Here's a start
as there are 100 animals
each animals cost and the total cost
Five hundred dollars were used to buy one hundred animals of three types. The burros cost 11 dollars each, the camels cost 9 dollars each, and the dogs cost 2 dollars each. How many animals of each kind were there?
This is a problem from a linear equation section of a number theory class I am in, and it have had no success in solving it.

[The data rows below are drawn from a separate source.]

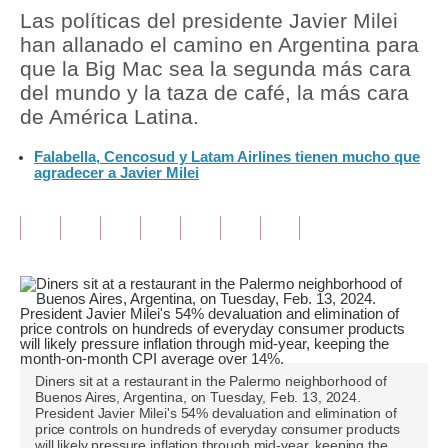
Las políticas del presidente Javier Milei
Tu Dinero
han allanado el camino en Argentina para
que la Big Mac sea la segunda más cara
Finanzas Personales
del mundo y la taza de café, la más cara
de América Latina.
Inmobiliarias
Falabella, Cencosud y Latam Airlines tienen mucho que
Plus G
agradecer a Javier Milei
Opinión
Editorial
Pregunta de hoy
Blogs
Tendencias
Diners sit at a restaurant in the Palermo neighborhood of
Buenos Aires, Argentina, on Tuesday, Feb. 13, 2024.
Lujo
President Javier Milei's 54% devaluation and elimination of
price controls on hundreds of everyday consumer products
Viajes
will likely pressure inflation through mid-year, keeping the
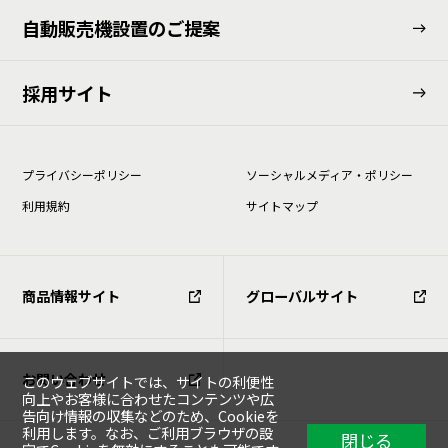
⾃動販売機設置のご提案
採用サイト
プライバシーポリシー
ソーシャルメディア・ポリシー
利⽤規約
サイトマップ
商品情報サイト
グローバルサイト
お問い合わせ
このウェブサイトでは、サイトの利便性
向上やお客様に合わせたコンテンツや広
告向け情報の収集などのため、Cookieを
利用します。なお、ご利用ブラウザの設
閉じる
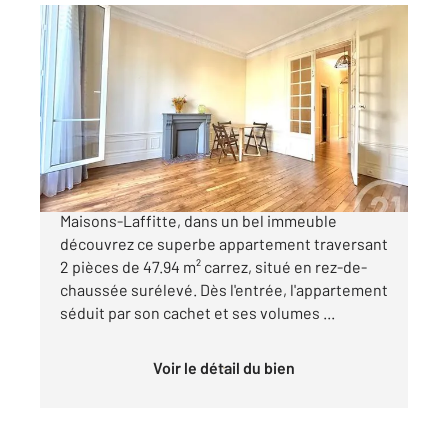
MAISONS LAFFITTE 78
2
47,94 m
, 2 pièces
Ref : 18844
Appartement T2 à vendre
280 000 €
A proximité immédiate du centre ville de
Maisons-Laffitte, dans un bel immeuble
découvrez ce superbe appartement traversant
2 pièces de 47.94 m² carrez, situé en rez-de-
chaussée surélevé. Dès l'entrée, l'appartement
séduit par son cachet et ses volumes ...
Voir le détail du bien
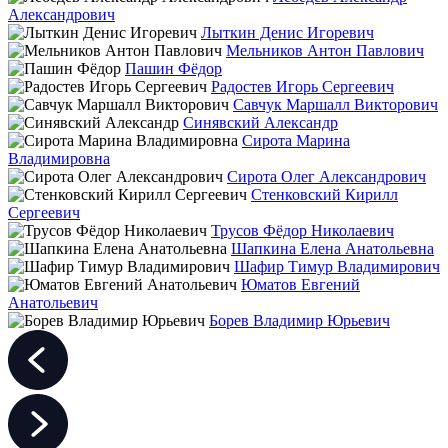
Александрович
Лыткин Денис Игоревич
Мельников Антон Павлович
Пашин Фёдор
Радостев Игорь Сергеевич
Савчук Маршалл Викторович
Синявский Александр
Сирота Марина
Владимировна
Сирота Олег Александрович
Стенковский Кирилл
Сергеевич
Трусов Фёдор Николаевич
Шапкина Елена Анатольевна
Шафир Тимур Владимирович
Юматов Евгений
Анатольевич
Борев Владимир Юрьевич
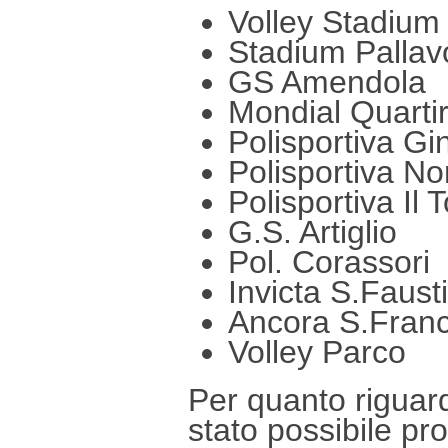
Volley Stadium
Stadium Pallav
GS Amendola
Mondial Quartir
Polisportiva Gi
Polisportiva No
Polisportiva Il 
G.S. Artiglio
Pol. Corassori
Invicta S.Faust
Ancora S.Fran
Volley Parco
Per quanto riguar
stato possibile pr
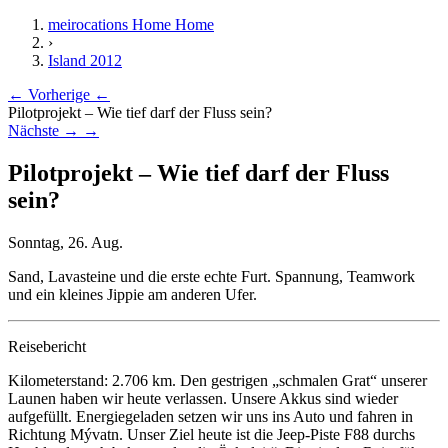
meirocations Home
Home
›
Island 2012
← Vorherige
←
Pilotprojekt – Wie tief darf der Fluss sein?
Nächste →
→
Pilotprojekt – Wie tief darf der Fluss
sein?
Sonntag, 26. Aug.
Sand, Lavasteine und die erste echte Furt. Spannung, Teamwork
und ein kleines Jippie am anderen Ufer.
Reisebericht
Kilometerstand: 2.706 km. Den gestrigen „schmalen Grat“ unserer
Launen haben wir heute verlassen. Unsere Akkus sind wieder
aufgefüllt. Energiegeladen setzen wir uns ins Auto und fahren in
Richtung Mývatn. Unser Ziel heute ist die Jeep-Piste F88 durchs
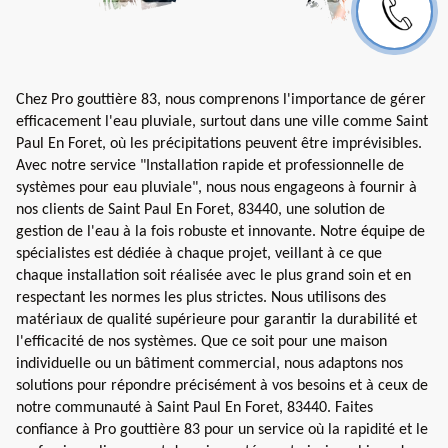
Chez Pro gouttière 83, nous comprenons l'importance de gérer
efficacement l'eau pluviale, surtout dans une ville comme Saint
Paul En Foret, où les précipitations peuvent être imprévisibles.
Avec notre service "Installation rapide et professionnelle de
systèmes pour eau pluviale", nous nous engageons à fournir à
nos clients de Saint Paul En Foret, 83440, une solution de
gestion de l'eau à la fois robuste et innovante. Notre équipe de
spécialistes est dédiée à chaque projet, veillant à ce que
chaque installation soit réalisée avec le plus grand soin et en
respectant les normes les plus strictes. Nous utilisons des
matériaux de qualité supérieure pour garantir la durabilité et
l'efficacité de nos systèmes. Que ce soit pour une maison
individuelle ou un bâtiment commercial, nous adaptons nos
solutions pour répondre précisément à vos besoins et à ceux de
notre communauté à Saint Paul En Foret, 83440. Faites
confiance à Pro gouttière 83 pour un service où la rapidité et le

noramlly you would need additional information to form a 3rd equation and solve them simultanuously.
Given the numbers for B,D & C are discrete whole numbers I would probably use trial to get a result.
You can explore this equation in 2 variables to find discrete solutions.
11b + 9c +2d = 500
b +c + d = 100
where a, b, c and all positive integers
the two equations above imply 9b + 7c = 300
Using Euclid's Extended Algorithm (I think that's what it's called) I found 5 solutions for (b,c): (31,3),(24,12),(17,21),(10,30), and (3,39).
So there are 5 solutions for (b,c,d): (31,3,66), (24,12,64),(21,17,62), (10,30,60), and (3,39,58).
To solve 9b+ 7c= 300:
7 divides into 9 once with remainder 2: 2= 9- 7
2 divides in 7 3 times with remainder 1: 1= 7- 3(2)
So 1= 7- 3(9- 7)= 4(7)- 3(9) (Of course: 28- 27= 1)
So, multiplying by 300, 1200(7)- 900(9)= 300. That means that b= -900, c= 1200 is a solution. Unfortunately, not a valid solution because a number of animals cannot be negative!
But b= -900+ 7k, c= 1200- 9k is also a solution for any integer k: 9b+ 7c= 9(-900+ 7k)+ 7(1200- 9k)= 9(-900)+ 7(1200)- 63k+ 63k= 300 as the "k" terms cancel.
In order that b= -900+ 7k be positive, k must be larger than 900/7: 129 is the smallest such number. In order that c= 1200- 9k be positive, k must be less than 1200/9: 133 is the largest such number. Take k= 129, 130, 131, 132, 133 to get the 5 valid answers.